Palin also called for full federal funding of the Individuals with Disabilities Education Act, phasing in an additional $15 billion in funding over five years.
As opposed to President Reagan:
During the 1980 presidential campaign, Ronald Reagan dubbed the fledgling Department of Education “President Carter’s new bureaucratic boondoggle.”
If its not, it should be.
The only way the GOP can kick out the DemoCommies is by OPPOSING THEM. And the GOP National Leadership has demonstrated AGAIN AND AGAIN that they are spineless, gutless CAPONS.
Until people like Michael Steele and the people who put him into his position are gone, I’m not holding out any sort of hope.
On the big issues, like Individual Liberty, Small Government, Free Enterprise, RR had it right. IMO so does SP. In contrast to GWB who sold out every one of those principles in the end. I can not see SP ever saying, "I had to violate Free Market principles in order to save it".
I just don't think you have made the case for us fearing SP becoming Bush3.
I hope you are right, but until people like Michael Steele and the people who put him into his position are gone, I’m not holding out any sort of hope.
I think I'll wait until I hear post-election what her position is on additional Fed help for special-needs kids even though it is certainly, as you say, small potatoes compared to issues such as the return to founding principles and the pursuit of life, liberty and the pursuit of happiness -- issues which she talked so eloquently and movingly about in Evansville.
See, this is what I don't understand. You agree that you don't like the evidence I presented and then you ignored the evidence. Bush redux. In fact, that's the same way Obama got elected.
But like Al B said, she was following the party ( MAC ) line.
And I tried to bring in RR to also lend a little perspective into the argument. No one expects to agree on every issue. But there are Big issues and Small issues. You are nit picking on what I consider small issues. Maybe they are Big issues to you. That's fine. But you are not giving us your criteria. I did.
I gave you the issues I consider critical for conservatives. If you show me where she has been in violation of those :ie: Individual Liberty,Small Government, and Free Enterprise.....AS HER OWN POSITIONS AND NOT PART OF HER LOYALTY TO THE TICKET IN 2008, then maybe you can make the claim that she is a potential Bush redux.
Otherwise, I think simple fairness requires you to hold your fire until she is out on her own running for President.
Bush redux.
She defended it because it was the McCain position and because of what she was told, which was that it was a rescue. Nowhere in that interview did she say she supported TARP in the form that it took immediately after it passed. Period. She blasted "Bernanke and the others" for changing the rules right away after it was passed. She also said she fully supported the Republican opposition to the auto bailout.
Since then, she has opposed the stimulus and the other spending crap that has come out of Congress. Her fiscal year 2010 budget in Alaska has a 16% REAL reduction in outlays so far and she hasn't finished with the veto pen yet.
If you're trying to make the case that she's not a limited- government fiscal conservative, you're just flat wrong.

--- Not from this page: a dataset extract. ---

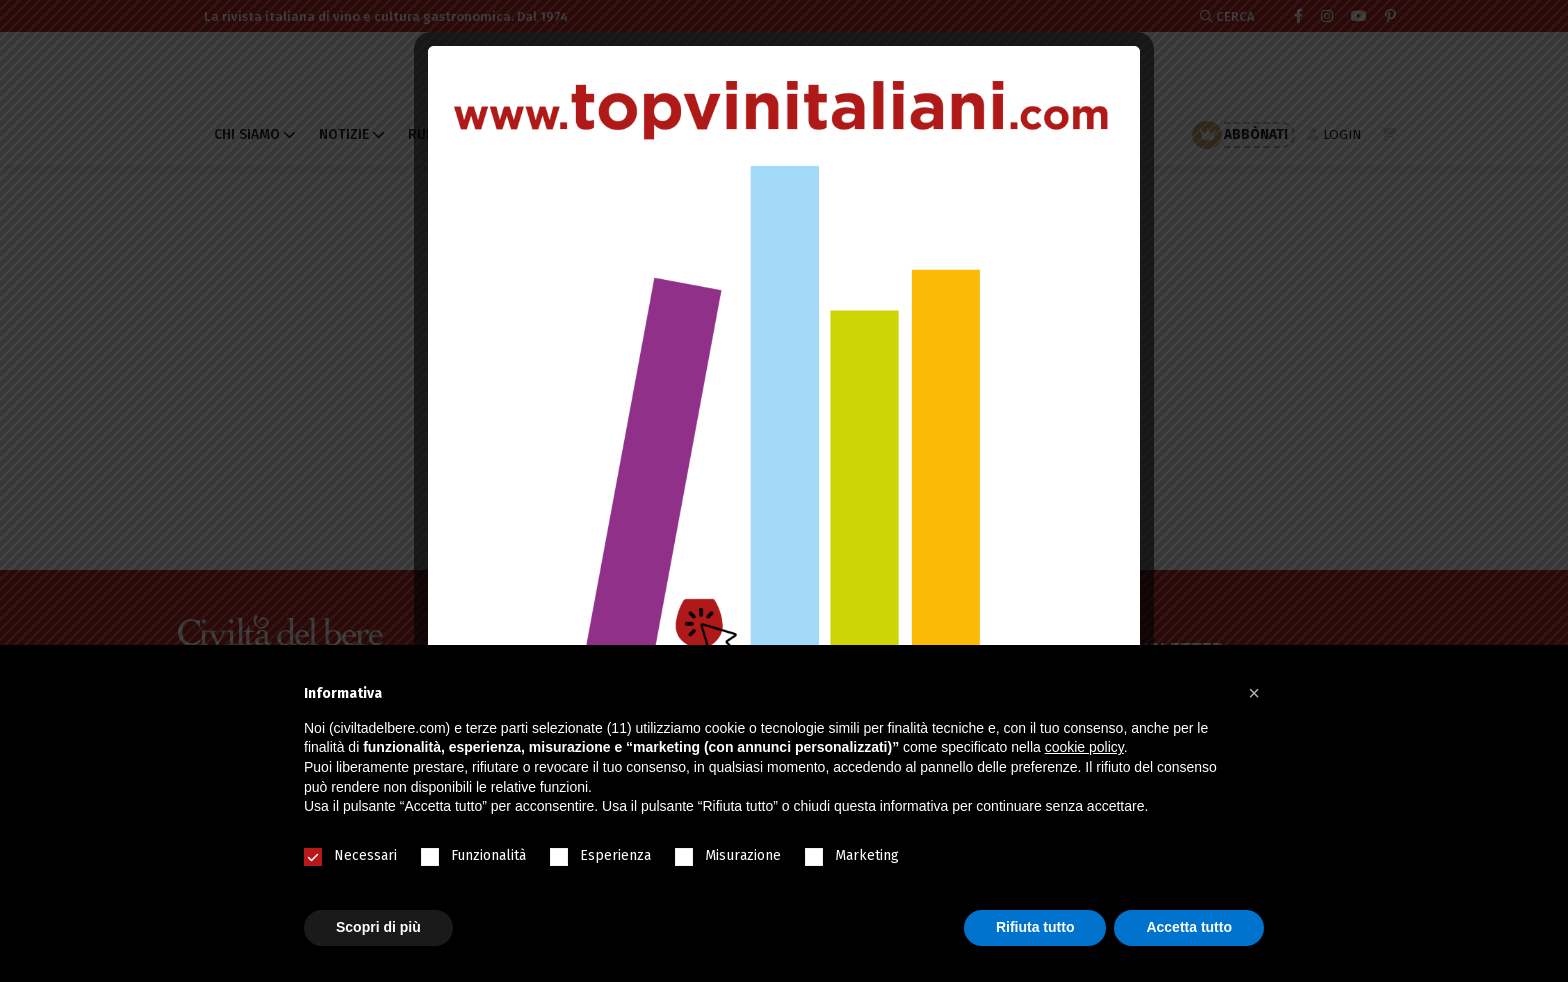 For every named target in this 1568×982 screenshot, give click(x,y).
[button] (1254, 693)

No endying Steele has been underwhelming.
If we can't change Congress in 2010 and get Obama out of the White House in 2012, none of it may matter anyway. And as Scott Rasmussen says in this article (and I agree completely with him), the GOP leadership is utterly lost right now.
I hate to tell you this, but Ronald Reagan picked GH Bush as his vice president, which was the springboard for him to become president and was also how GW Bush became president.
“hate to tell you this” Don’t EVER talk down to me again! Where were YOU in 1980?! I was at the Iowa Caucus for Ronald Reagan. Bush would have NEVER been anything w/out Reagan!